Après la liquidation d’Universal Hydrogen, une partie de l’équipe toulousaine planche sur un nouveau projet
Après la liquidation judiciaire d’Universal Hydrogen Europe (Blagnac) prononcée le 22 juillet, « une quinzaine » de membres de l’équipe haut-garonnaise « est motivée pour créer une nouvelle activité dédiée au stockage de l’hydrogène », annonce à La Lettre M Pierre Farjounel, ex-DG. « Nous sommes en train d’étudier les différents marchés, confie-t-il.

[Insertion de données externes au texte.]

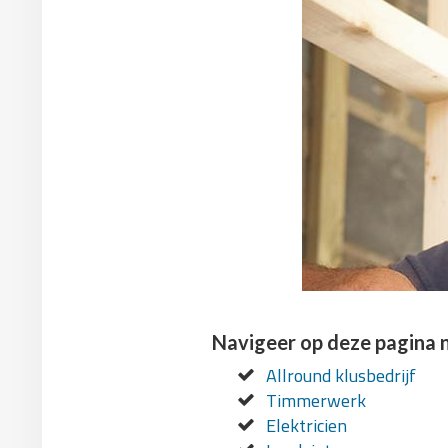
Navigeer op deze pagina 
Allround klusbedrijf
Timmerwerk
Elektricien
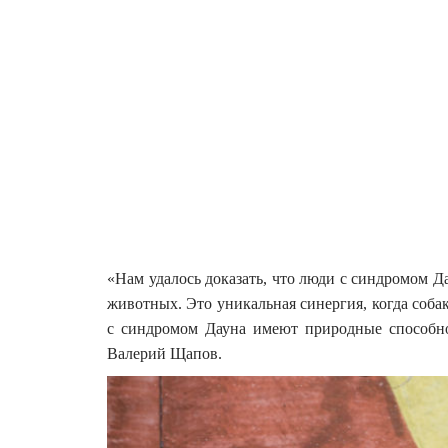
«Нам удалось доказать, что люди с синдромом Д
животных. Это уникальная синергия, когда соба
с синдромом Дауна имеют природные способно
Валерий Щапов.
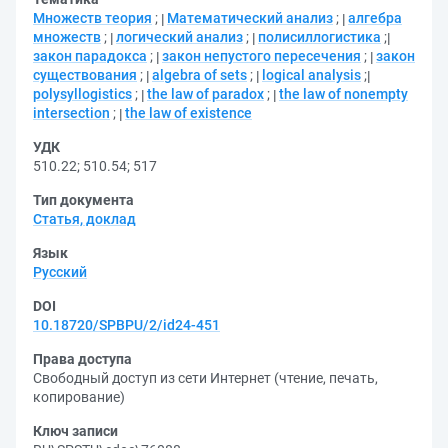
Множеств теория
;
Математический анализ
;
алгебра
множеств
;
логический анализ
;
полисиллогистика
;
закон парадокса
;
закон непустого пересечения
;
закон
существования
;
algebra of sets
;
logical analysis
;
polysyllogistics
;
the law of paradox
;
the law of nonempty
intersection
;
the law of existence
УДК
510.22
;
510.54
;
517
Тип документа
Статья, доклад
Язык
Русский
DOI
10.18720/SPBPU/2/id24-451
Права доступа
Свободный доступ из сети Интернет (чтение, печать,
копирование)
Ключ записи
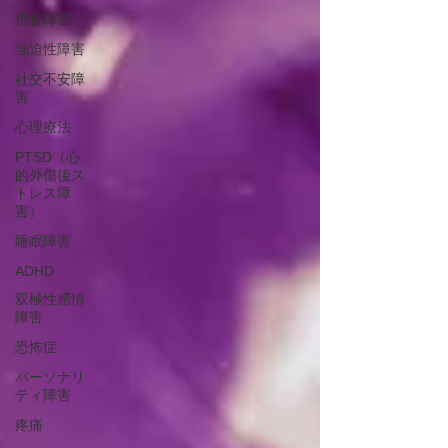
摂食障害
強迫性障害
社交不安障
害
心理療法
PTSD（心
的外傷後ス
トレス障
害）
睡眠障害
ADHD
双極性感情
障害
恐怖症
パーソナリ
ティ障害
疼痛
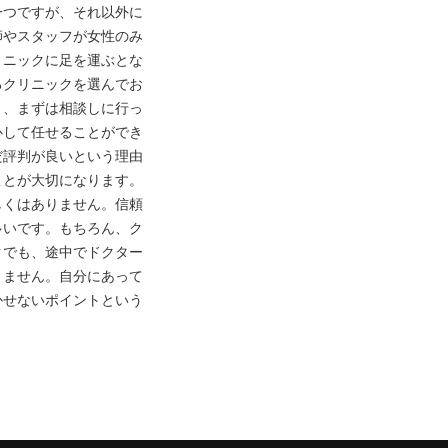
一つですが、それ以外に
師やスタッフが女性のみ
リニックに足を運ぶとな
るクリニックを選んでお
り、まずは相談しに行っ
心して任せることができ
だ評判が良いという理由
ことが大切になります。
しくはありません。信頼
多いです。もちろん、ク
クでも、途中でドクター
りません。自分にあって
かせないポイントという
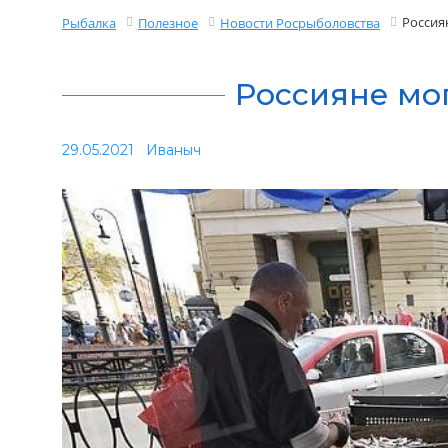
Россия
Рыбалка
Полезное
Новости Росрыболовства
Россияне мог
29.05.2021
Иваныч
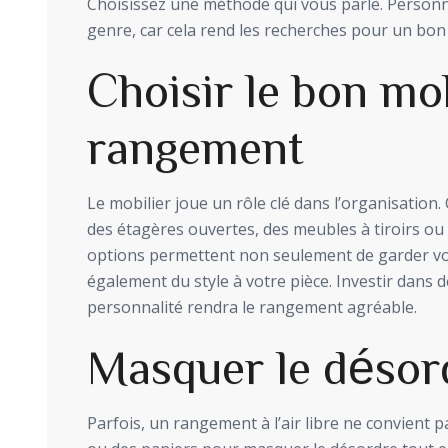
Choisissez une méthode qui vous parle. Personne
genre, car cela rend les recherches pour un bon 
Choisir le bon mob
rangement
Le mobilier joue un rôle clé dans l’organisatio
des étagères ouvertes, des meubles à tiroirs ou
options permettent non seulement de garder v
également du style à votre pièce. Investir dans 
personnalité rendra le rangement agréable.
Masquer le désor
Parfois, un rangement à l’air libre ne convient p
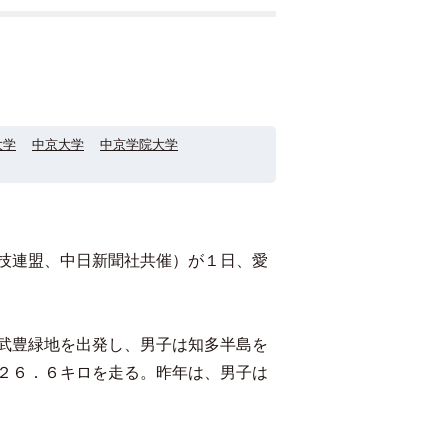
大学
中京大学
中京学院大学
技連盟、中日新聞社共催）が１日、愛
武豊緑地を出発し、男子は知多半島を
２６．６キロを走る。昨年は、男子は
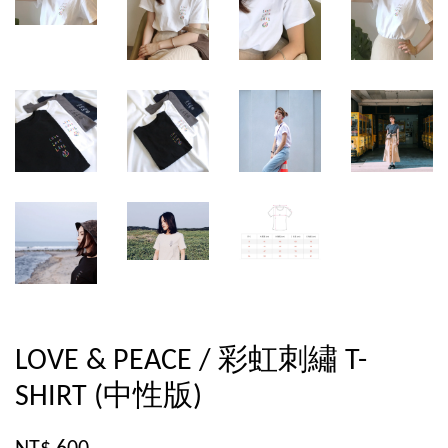
LOVE & PEACE / 彩虹刺繡 T-
SHIRT (中性版)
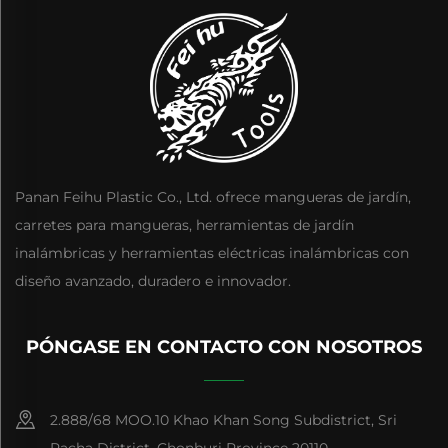
Panan Feihu Plastic Co., Ltd. ofrece mangueras de jardín,
carretes para mangueras, herramientas de jardín
inalámbricas y herramientas eléctricas inalámbricas con
diseño avanzado, duradero e innovador.
PÓNGASE EN CONTACTO CON NOSOTROS
2.888/68 MOO.10 Khao Khan Song Subdistrict, Sri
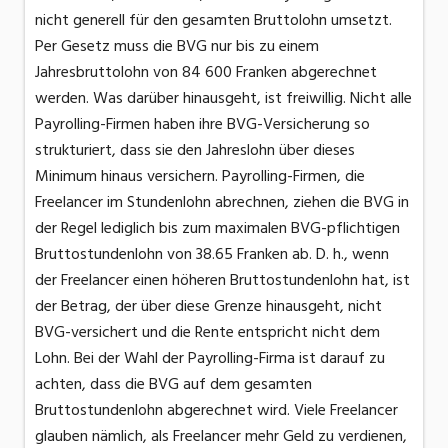
nicht generell für den gesamten Bruttolohn umsetzt.
Per Gesetz muss die BVG nur bis zu einem
Jahresbruttolohn von 84 600 Franken abgerechnet
werden. Was darüber hinausgeht, ist freiwillig. Nicht alle
Payrolling-Firmen haben ihre BVG-Versicherung so
strukturiert, dass sie den Jahreslohn über dieses
Minimum hinaus versichern. Payrolling-Firmen, die
Freelancer im Stundenlohn abrechnen, ziehen die BVG in
der Regel lediglich bis zum maximalen BVG-pflichtigen
Bruttostundenlohn von 38.65 Franken ab. D. h., wenn
der Freelancer einen höheren Bruttostundenlohn hat, ist
der Betrag, der über diese Grenze hinausgeht, nicht
BVG-versichert und die Rente entspricht nicht dem
Lohn. Bei der Wahl der Payrolling-Firma ist darauf zu
achten, dass die BVG auf dem gesamten
Bruttostundenlohn abgerechnet wird. Viele Freelancer
glauben nämlich, als Freelancer mehr Geld zu verdienen,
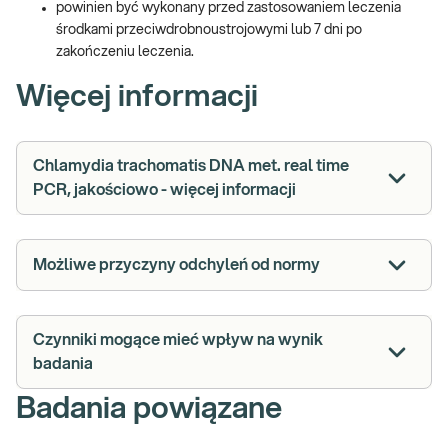
powinien być wykonany przed zastosowaniem leczenia
środkami przeciwdrobnoustrojowymi lub 7 dni po
zakończeniu leczenia.
Więcej informacji
Chlamydia trachomatis DNA met. real time
PCR, jakościowo - więcej informacji
Możliwe przyczyny odchyleń od normy
Czynniki mogące mieć wpływ na wynik
badania
Badania powiązane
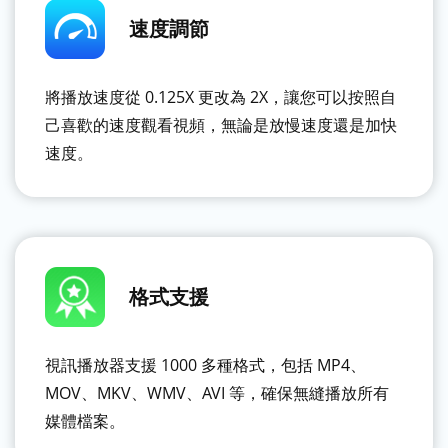
速度調節
將播放速度從 0.125X 更改為 2X，讓您可以按照自
己喜歡的速度觀看視頻，無論是放慢速度還是加快
速度。
格式支援
視訊播放器支援 1000 多種格式，包括 MP4、
MOV、MKV、WMV、AVI 等，確保無縫播放所有
媒體檔案。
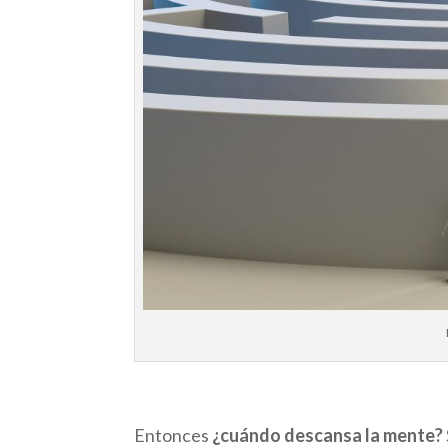
Entonces
¿cuándo descansa la mente?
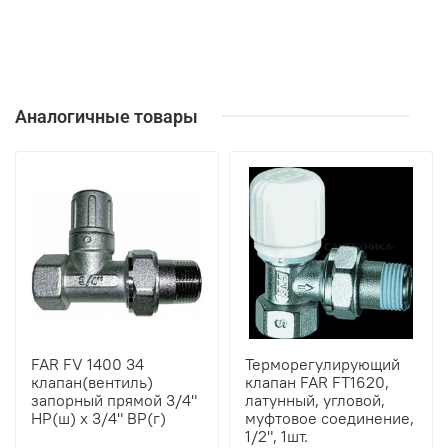
Аналогичные товары
FAR FV 1400 34
Терморегулирующий
клапан(вентиль)
клапан FAR FT1620,
запорный прямой 3/4"
латунный, угловой,
НР(ш) х 3/4" ВР(г)
муфтовое соединение,
1/2", 1шт.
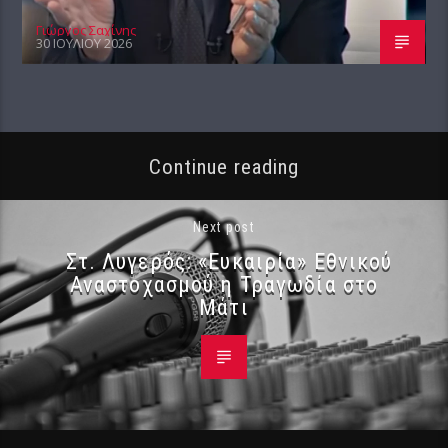
Γιώργος Σαχίνης
30 ΙΟΥΛΊΟΥ 2026
Continue reading
Next post
Στ. Λυγερός: «Ευκαιρία» Εθνικού
Αναστοχασμού η Τραγωδία στο
Μάτι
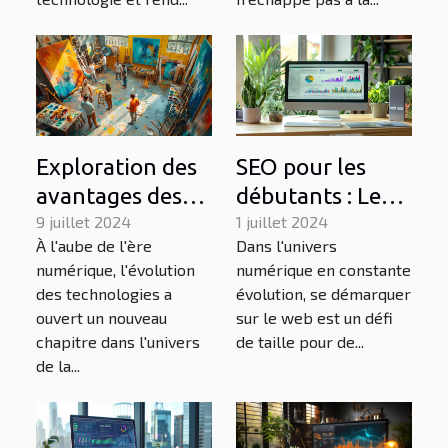
pour tous
Exploration des
SEO pour les
avantages des
débutants : Les
générateurs
9 juillet 2024
fondamentaux
1 juillet 2024
À l'aube de l'ère
Dans l'univers
d'images basés
pour améliorer
numérique, l'évolution
numérique en constante
sur l'IA pour les
votre visibilité
des technologies a
évolution, se démarquer
créatifs
en ligne
ouvert un nouveau
sur le web est un défi
chapitre dans l'univers
de taille pour de...
de la...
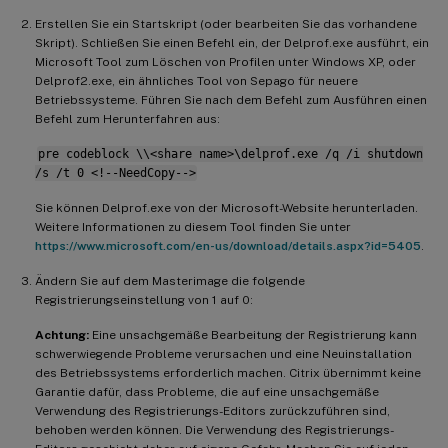
Erstellen Sie ein Startskript (oder bearbeiten Sie das vorhandene
Skript). Schließen Sie einen Befehl ein, der Delprof.exe ausführt, ein
Microsoft Tool zum Löschen von Profilen unter Windows XP, oder
Delprof2.exe, ein ähnliches Tool von Sepago für neuere
Betriebssysteme. Führen Sie nach dem Befehl zum Ausführen einen
Befehl zum Herunterfahren aus:
pre codeblock \\<share name>\delprof.exe /q /i shutdown
/s /t 0 <!--NeedCopy-->
Sie können Delprof.exe von der Microsoft-Website herunterladen.
Weitere Informationen zu diesem Tool finden Sie unter
https://www.microsoft.com/en-us/download/details.aspx?id=5405
.
Ändern Sie auf dem Masterimage die folgende
Registrierungseinstellung von 1 auf 0:
Achtung:
Eine unsachgemäße Bearbeitung der Registrierung kann
schwerwiegende Probleme verursachen und eine Neuinstallation
des Betriebssystems erforderlich machen. Citrix übernimmt keine
Garantie dafür, dass Probleme, die auf eine unsachgemäße
Verwendung des Registrierungs-Editors zurückzuführen sind,
behoben werden können. Die Verwendung des Registrierungs-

Les brevets déposés concernaient une technologie et une application spécifiques ; notre savoir-faire, plus large, pourrait intéresser d’autres secteurs. » L’échec du projet, lié à une levée de fonds manquée, conduit au licenciement de 38 personnes en France, qui planchaient sur des kits de conversion permettant de transformer des turbopropulseurs actuels en avions à hydrogène.
Les raisons de l’échec
La fin de l’aventure Universal Hydrogen – la maison-mère américaine est elle aussi en faillite – est directement liée, selon Pierre Farjounel, à un rendez-vous manqué avec les investisseurs. « Nous avions levé environ 120 M$ en l'espace de dix-huit mois, rappelle-t-il. Mais les start-up technologiques, en particulier dans le secteur aéronautique, sont très capitalistiques. Nous cherchions donc à lever à nouveau environ 75 M$. L’opération devait être bouclée au printemps. Malheureusement, l’investisseur qui menait le tour de table a restructuré son fonds en plein deal, ce qui a repoussé, de fait, l’échéance. Et hélas, les autres solutions étudiées n’ont pas pu aboutir. Nous avons par conséquent été contraints à la liquidation. » Mais l’ancien dirigeant de l’entité européenne l’assure : « Il ne faut pas tout mélanger : c’est la faillite d’Universal Hydrogen, pas celle de l’aviation hydrogène ! »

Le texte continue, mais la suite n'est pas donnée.